But when the House unanimously declared last year that “a genocide is currently being carried out by the People’s Republic of China against Uyghurs and other Turkic Muslims,” Mr. Trudeau and most of the cabinet stayed away from the vote. Marc Garneau, then foreign affairs minister, abstained, “on behalf of the government of Canada.”

The Trudeau government walks a fine line in its relations with Beijing. It banned the Chinese company Huawei Technologies from participating in the rollout of Canada’s 5G network, but that came long after allied countries made the same decision.

The government is planning new legislation to toughen the rules banning the import of goods produced through forced labour, but we lag behind other countries.

In that context, Thursday was typical. Foreign Affairs Minister Mélanie Joly issued a strong statement of support for the UN report. “The release of this much-anticipated report was critical,” it said. “The findings reflect the credible accounts of grave human rights violations taking place in Xinjiang. This report makes an important contribution to the mounting evidence of serious, systemic human rights abuses and violations occurring in Xinjiang.”

However, a statement sent to me by Aiden Strickland, press secretary to Immigration Minister Sean Fraser, was far more cautious. “The safety of Uyghur refugees is a high priority,” Ms. Strickland said. “However, we are not in a position to comment more specifically at this time as it could put this vulnerable population at risk.”

The statement made no mention of the UN report.

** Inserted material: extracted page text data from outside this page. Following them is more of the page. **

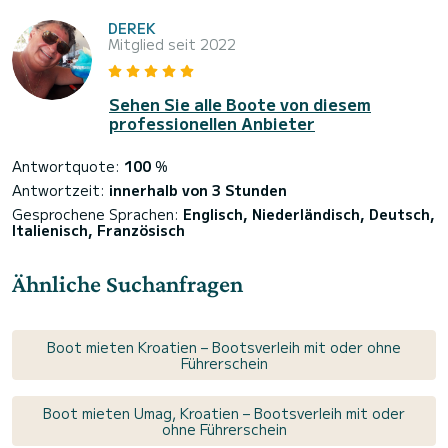
DEREK
Mitglied seit 2022
Sehen Sie alle Boote von diesem
professionellen Anbieter
Antwortquote:
100
%
Antwortzeit:
innerhalb von 3 Stunden
Gesprochene Sprachen:
Englisch, Niederländisch, Deutsch,
Italienisch, Französisch
Ähnliche Suchanfragen
Boot mieten Kroatien – Bootsverleih mit oder ohne
Führerschein
Boot mieten Umag, Kroatien – Bootsverleih mit oder
ohne Führerschein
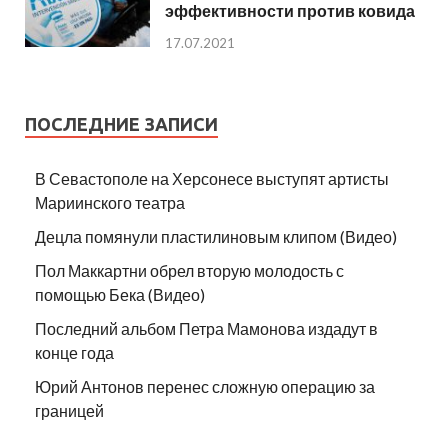
эффективности против ковида
17.07.2021
ПОСЛЕДНИЕ ЗАПИСИ
В Севастополе на Херсонесе выступят артисты
Мариинского театра
Децла помянули пластилиновым клипом (Видео)
Пол Маккартни обрел вторую молодость с
помощью Бека (Видео)
Последний альбом Петра Мамонова издадут в
конце года
Юрий Антонов перенес сложную операцию за
границей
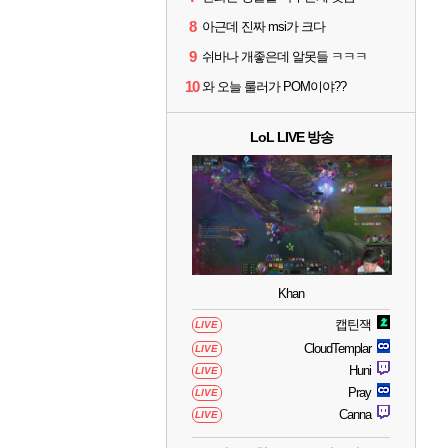
8
아근데 진짜 msi가 크다
9
쉬바나 개좋은데 알못들 ㅋㅋㅋ
10
와 오늘 룰러가 POM이야??
LoL LIVE 방송
Khan
캡틴잭
LIVE
CloudTemplar
LIVE
Huni
LIVE
Pray
LIVE
Canna
LIVE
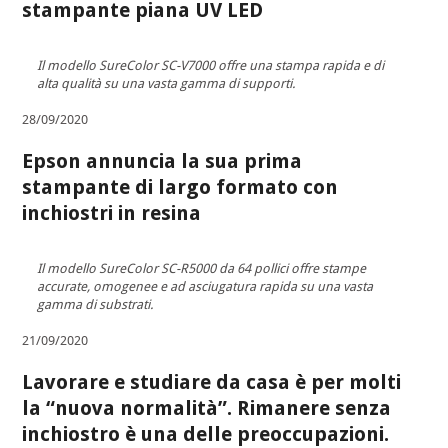
stampante piana UV LED
Il modello SureColor SC-V7000 offre una stampa rapida e di
alta qualità su una vasta gamma di supporti.
28/09/2020
Epson annuncia la sua prima
stampante di largo formato con
inchiostri in resina
Il modello SureColor SC-R5000 da 64 pollici offre stampe
accurate, omogenee e ad asciugatura rapida su una vasta
gamma di substrati.
21/09/2020
Lavorare e studiare da casa è per molti
la “nuova normalità”. Rimanere senza
inchiostro è una delle preoccupazioni.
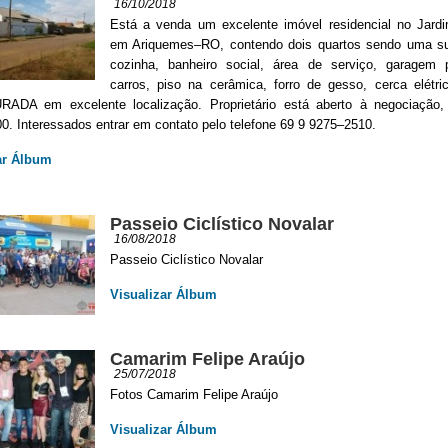
16/10/2018
Está a venda um excelente imóvel residencial no Jard
em Ariquemes–RO, contendo dois quartos sendo uma suí
cozinha, banheiro social, área de serviço, garagem 
carros, piso na cerâmica, forro de gesso, cerca elétr
ADA em excelente localização. Proprietário está aberto à negociação,
0. Interessados entrar em contato pelo telefone 69 9 9275–2510.
ar Álbum
Passeio Ciclístico Novalar
16/08/2018
Passeio Ciclístico Novalar
Visualizar Álbum
Camarim Felipe Araújo
25/07/2018
Fotos Camarim Felipe Araújo
Visualizar Álbum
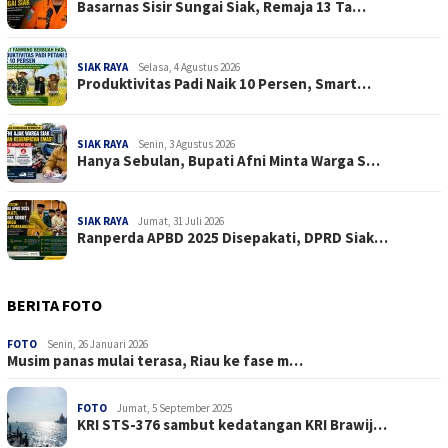
Basarnas Sisir Sungai Siak, Remaja 13 Ta…
SIAK RAYA
Selasa, 4 Agustus 2026
Produktivitas Padi Naik 10 Persen, Smart…
SIAK RAYA
Senin, 3 Agustus 2026
Hanya Sebulan, Bupati Afni Minta Warga S…
SIAK RAYA
Jumat, 31 Juli 2026
Ranperda APBD 2025 Disepakati, DPRD Siak…
BERITA FOTO
FOTO
Senin, 26 Januari 2026
Musim panas mulai terasa, Riau ke fase m…
FOTO
Jumat, 5 September 2025
KRI STS-376 sambut kedatangan KRI Brawij…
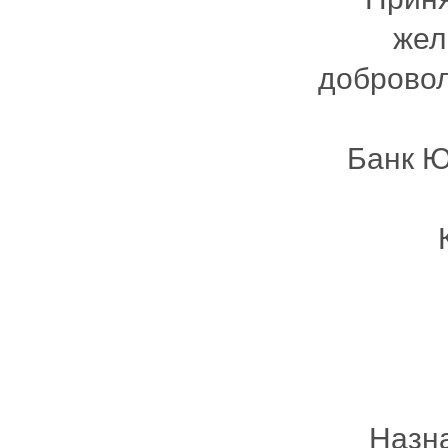
жел
добровол
Банк 
Назн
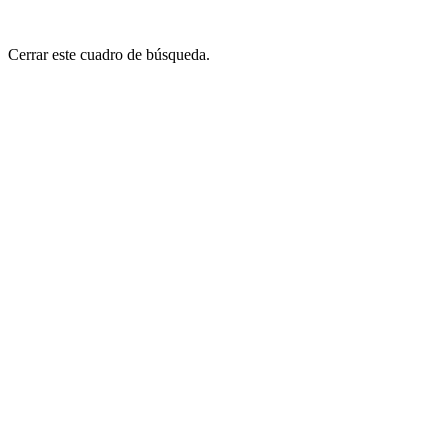
Cerrar este cuadro de búsqueda.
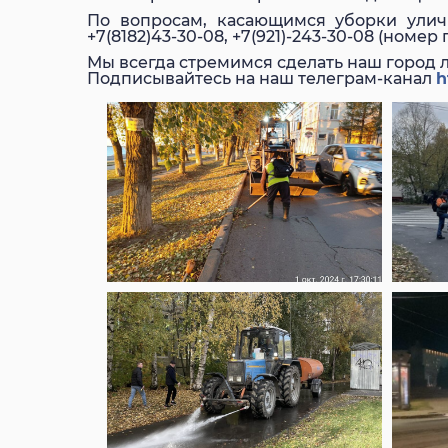
По вопросам, касающимся уборки уличн
+7(8182)43-30-08, +7(921)-243-30-08 (номер
Мы всегда стремимся сделать наш город 
Подписывайтесь на наш телеграм-канал
h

Few nations can match Canada’s record for swift action to rescue people at risk. More than 70,000 Ukrainians have arrived in Canada in the past six months; we brought in 25,000 Syrians displaced by civil war seven years ago; and while we have settled fewer than half of 40,000 Afghans at risk that we promised to bring in, at least the commitment is there.

Canada could easily absorb 10,000 Uyghur refugees. And we wouldn’t need to wait until 2024 to bring them here. We could do it right now, and we should.

Let’s hope the House strongly affirms Mr. Zuberi’s motion. Better yet, let’s hope the Trudeau government comes to the help of Uyghurs, even if it does offend the regime in Beijing.